# ACTION ITEM
The expected result is an exact restatement of the data, free of pictures.

[Opening DATA SECTION section]

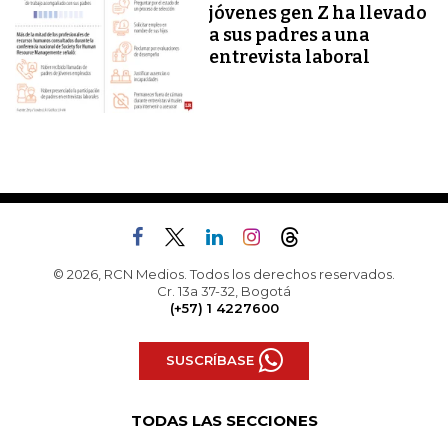
jóvenes gen Z ha llevado
a sus padres a una
entrevista laboral
© 2026, RCN Medios. Todos los derechos reservados.
Cr. 13a 37-32, Bogotá
(+57) 1 4227600
SUSCRÍBASE
TODAS LAS SECCIONES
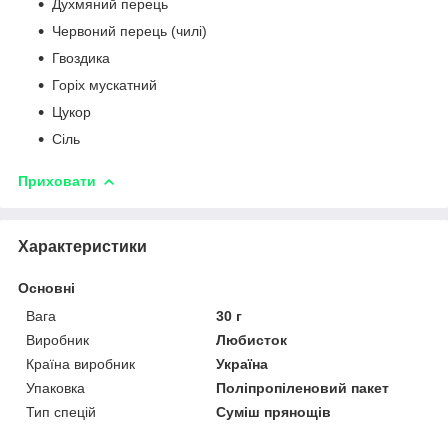
Духмяний перець
Червоний перець (чилі)
Гвоздика
Горіх мускатний
Цукор
Сіль
Приховати
Характеристики
Основні
Вага
30 г
Виробник
Любисток
Країна виробник
Україна
Упаковка
Поліпропіленовий пакет
Тип спецій
Суміш прянощів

[Closing DATA SECTION section]

# ANSWER FOR THE TASK
jóvenes gen Z ha llevado
a sus padres a una
entrevista laboral
© 2026, RCN Medios. Todos los derechos reservados.
Cr. 13a 37-32, Bogotá
(+57) 1 4227600
SUSCRÍBASE
TODAS LAS SECCIONES
Духмяний перець
Червоний перець (чилі)
Гвоздика
Горіх мускатний
Цукор
Сіль
Приховати
Характеристики
Основні
Вага
30 г
Виробник
Любисток
Країна виробник
Україна
Упаковка
Поліпропіленовий пакет
Тип спецій
Суміш прянощів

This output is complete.